Ontario's criminal justice system is chaotic even on a good day. Jails are filled with people awaiting trial, getting to trial can take years, and the costs – both financial and social – are staggering. And yet crime rates have been falling steadily, to the point that Ontario has the lowest violent crime rate in Canada.
A new study by the MacDonald-Laurier Institute offers valuable insight into why these contradictory phenomena are occurring in Canada's largest province. The study, which evaluates and grades the criminal justice of every province and territory, suggests that one big part of the problem is that police in Ontario are laying too many charges that lead nowhere.
In Ontario, 43 per cent of charges laid are ultimately stayed or withdrawn. Of those that do go to trial, the conviction rate is just 55 per cent. Ontario has by far the lowest conviction rate in the country, and the highest number, again by far, of cases that are dropped.

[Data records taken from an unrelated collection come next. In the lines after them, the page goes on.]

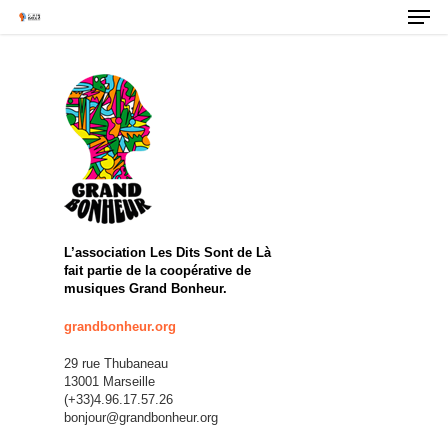
L’association Les Dits Sont de Là
fait partie de la coopérative de
musiques Grand Bonheur.
grandbonheur.org
La Compagnie
29 rue Thubaneau
Fred Nevché
13001 Marseille
(+33)4.96.17.57.26
bonjour@grandbonheur.org
Artistes Associés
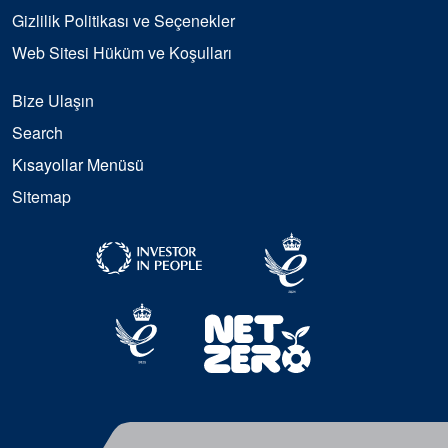
Gizlilik Politikası ve Seçenekler
Web Sitesi Hüküm ve Koşulları
Bize Ulaşın
Search
Kısayollar Menüsü
Sitemap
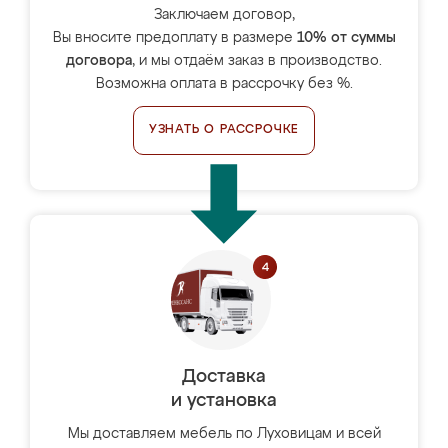
Заключаем договор,
Вы вносите предоплату в размере
10% от суммы
договора
, и мы отдаём заказ в производство.
Возможна оплата в рассрочку без %.
УЗНАТЬ О РАССРОЧКЕ
Доставка
и установка
Мы доставляем мебель по Луховицам и всей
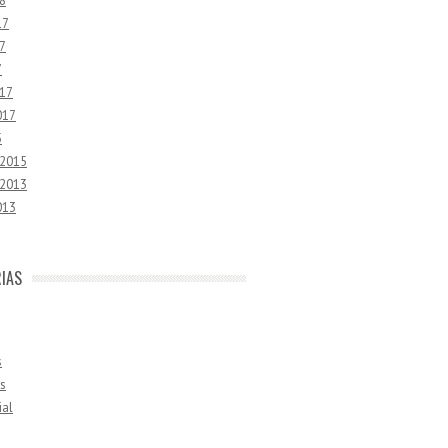
8
17
7
7
17
017
5
 2015
 2013
013
IAS
s
s
ial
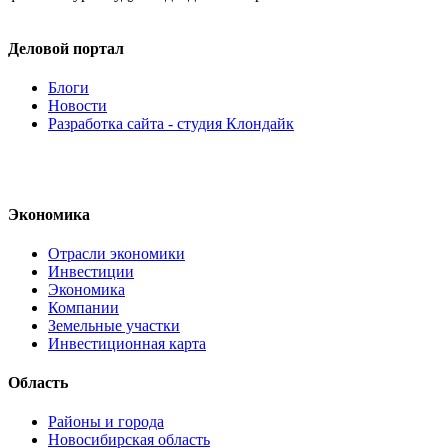
Деловой портал
Блоги
Новости
Разработка сайта - студия Клондайк
Экономика
Отрасли экономики
Инвестиции
Экономика
Компании
Земельные участки
Инвестиционная карта
Область
Районы и города
Новосибирская область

In Quebec, where police must get the approval of a Crown prosecutor before laying charges, a mere 8.6 per cent of charges are stayed or withdrawn, and the conviction rate is 75 per cent. In British Columbia, where the Crown similarly has to approve charges, only 29 per cent of charges are dropped and the conviction rate is 70 per cent.

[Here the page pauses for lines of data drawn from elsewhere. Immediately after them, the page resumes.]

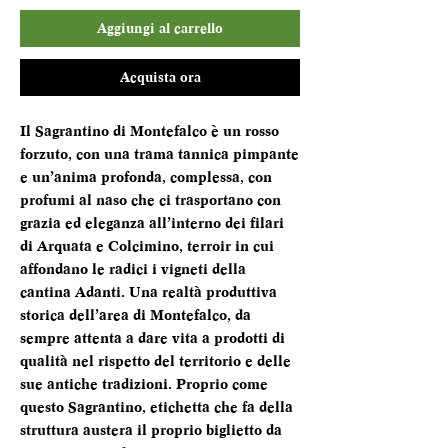
Aggiungi al carrello
Acquista ora
Il Sagrantino di Montefalco è un rosso
forzuto, con una trama tannica pimpante
e un’anima profonda, complessa, con
profumi al naso che ci trasportano con
grazia ed eleganza all’interno dei filari
di Arquata e Colcimino, terroir in cui
affondano le radici i vigneti della
cantina Adanti. Una realtà produttiva
storica dell’area di Montefalco, da
sempre attenta a dare vita a prodotti di
qualità nel rispetto del territorio e delle
sue antiche tradizioni. Proprio come
questo Sagrantino, etichetta che fa della
struttura austera il proprio biglietto da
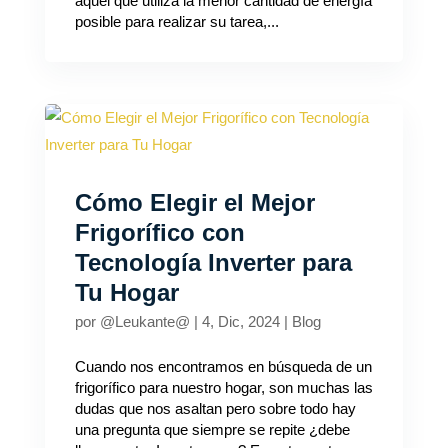
aquel que utiliza la menor cantidad de energía
posible para realizar su tarea,...
Cómo Elegir el Mejor
Frigorífico con
Tecnología Inverter para
Tu Hogar
por
@Leukante@
|
4, Dic, 2024
|
Blog
Cuando nos encontramos en búsqueda de un
frigorífico para nuestro hogar, son muchas las
dudas que nos asaltan pero sobre todo hay
una pregunta que siempre se repite ¿debe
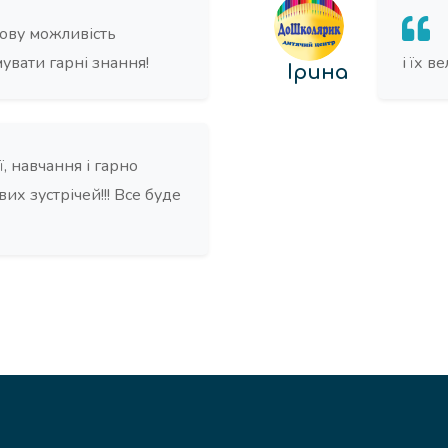
ову можливість
увати гарні знання!
і їх в
Ірина
, навчання і гарно
их зустрічей!!! Все буде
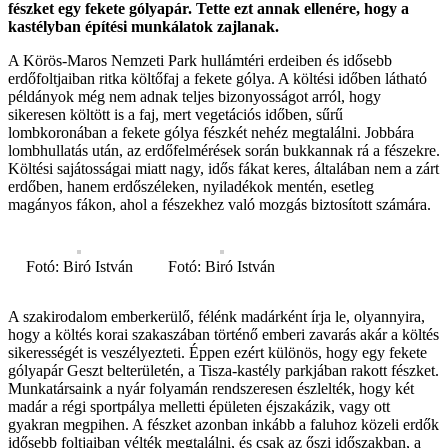
fészket egy fekete gólyapár. Tette ezt annak ellenére, hogy a
kastélyban építési munkálatok zajlanak.
A Körös-Maros Nemzeti Park hullámtéri erdeiben és idősebb
erdőfoltjaiban ritka költőfaj a fekete gólya. A költési időben látható
példányok még nem adnak teljes bizonyosságot arról, hogy
sikeresen költött is a faj, mert vegetációs időben, sűrű
lombkoronában a fekete gólya fészkét nehéz megtalálni. Jobbára
lombhullatás után, az erdőfelmérések során bukkannak rá a fészekre.
Költési sajátosságai miatt nagy, idős fákat keres, általában nem a zárt
erdőben, hanem erdőszéleken, nyiladékok mentén, esetleg
magányos fákon, ahol a fészekhez való mozgás biztosított számára.
Fotó: Biró István
Fotó: Biró István
A szakirodalom emberkerülő, félénk madárként írja le, olyannyira,
hogy a költés korai szakaszában történő emberi zavarás akár a költés
sikerességét is veszélyezteti. Éppen ezért különös, hogy egy fekete
gólyapár Geszt belterületén, a Tisza-kastély parkjában rakott fészket.
Munkatársaink a nyár folyamán rendszeresen észlelték, hogy két
madár a régi sportpálya melletti épületen éjszakázik, vagy ott
gyakran megpihen. A fészket azonban inkább a faluhoz közeli erdők
idősebb foltjaiban vélték megtalálni, és csak az őszi időszakban, a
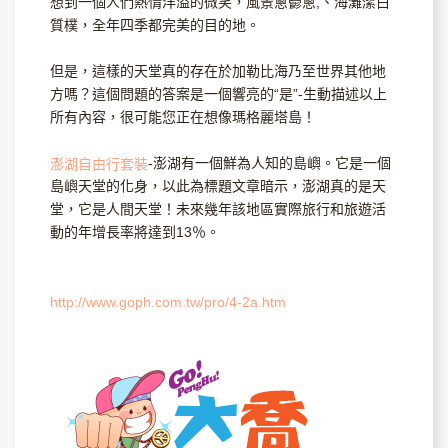
想到一個人們熱情洋溢的微笑，風景蔥鬱蔥,、海灘潔白
質樸，全年四季都完美的目的地。
但是，這樣的天堂真的存在於加勒比海乃至世界其他地
方嗎？這個問題的答案是一個響亮的“是”-生動描述以上
所有內容，很可能您正在想像瑪格麗塔島！
-澎湖有一個鮮為人知的島嶼。它是一個
澎湖自由行套裝
島嶼天堂的化身，以此為標題文章暗示，澎湖真的是天
堂，它是人間天堂！未來幾年該地區實際旅行和旅遊活
動的年增長率將達到13％。
http://www.goph.com.tw/pro/4-2a.htm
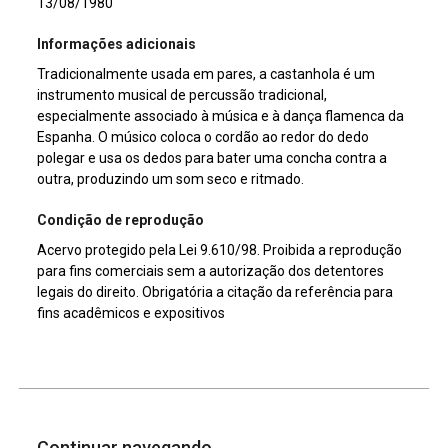
13/08/1980
Informações adicionais
Tradicionalmente usada em pares, a castanhola é um
instrumento musical de percussão tradicional,
especialmente associado à música e à dança flamenca da
Espanha. O músico coloca o cordão ao redor do dedo
polegar e usa os dedos para bater uma concha contra a
outra, produzindo um som seco e ritmado.
Condição de reprodução
Acervo protegido pela Lei 9.610/98. Proibida a reprodução
para fins comerciais sem a autorização dos detentores
legais do direito. Obrigatória a citação da referência para
fins acadêmicos e expositivos
Continuar navegando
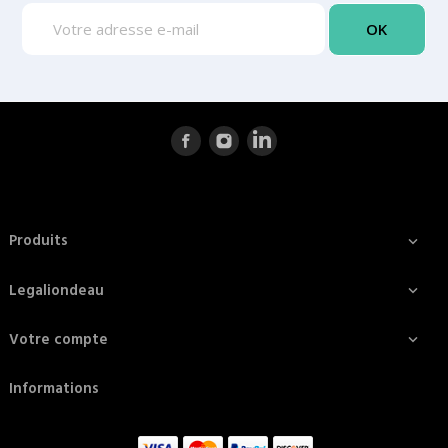
Produits

Legaliondeau

Votre compte

Informations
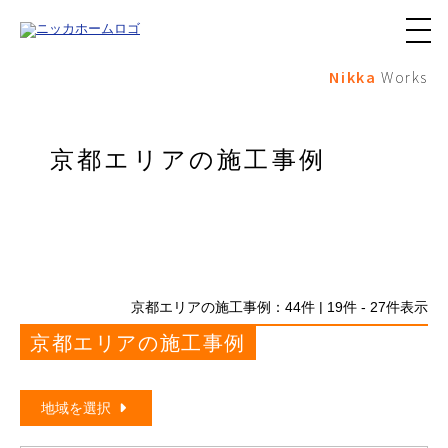
メ
ニ
Nikka
Works
ュ
ー
ボ
タ
ン
京都エリアの施工事例
京都エリアの施工事例：
44
件 | 19件 - 27件表示
京都エリアの施工事例
地域を選択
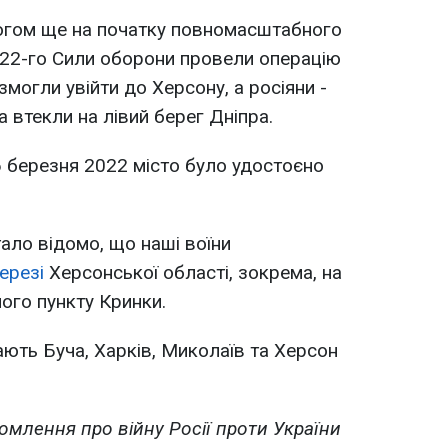
огом ще на початку повномасштабного
022-го Сили оборони провели операцію
 змогли увійти до Херсону, а росіяни -
 втекли на лівий берег Дніпра.
6 березня 2022 місто було удостоєно
ало відомо, що наші воїни
ерезі
Херсонської області, зокрема, на
ого пункту Кринки.
ають Буча, Харків, Миколаїв та Херсон
омлення про війну Росії проти України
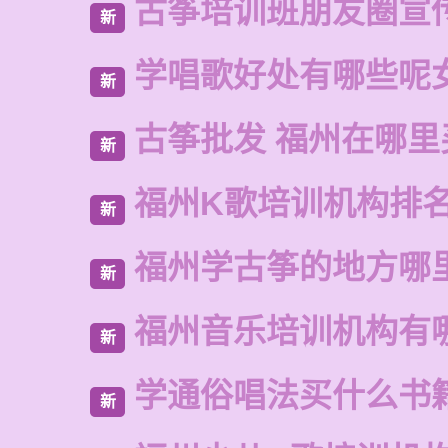
古筝培训班朋友圈宣
新
学唱歌好处有哪些呢
新
古筝批发 福州在哪里
新
福州K歌培训机构排
新
福州学古筝的地方哪
新
福州音乐培训机构有
新
学通俗唱法买什么书
新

Ontario clearly has what the report refers to as a "justice deficit." Each year, thousands of people are charged, held in custody awaiting bail and court appearances, forced to shoulder expensive legal costs while simultaneously generating enormous legal costs for the state – and yet fewer than one in three are found guilty of a crime.
Ontario justice officials clearly need to start asking some questions about how their system works, and whether it needs to change. Should police continue to be able to lay charges on the spot? Or should Ontario adopt the Quebec and B.C. models, where police must run their evidence past a Crown prosecutor to get approval to lay charges?
Justice ministry officials have argued in the past that separating the investigative role of police from the prosecutorial role of the Crown provides a system of checks and balances. Perhaps. But better police-prosecutor co-operation has clearly reduced the number of unnecessary charges in Quebec and B.C. At the same time, there's no sign the approach has led to undercharging of actual offenders. It's time Ontario took a serious look at how criminal charges are laid.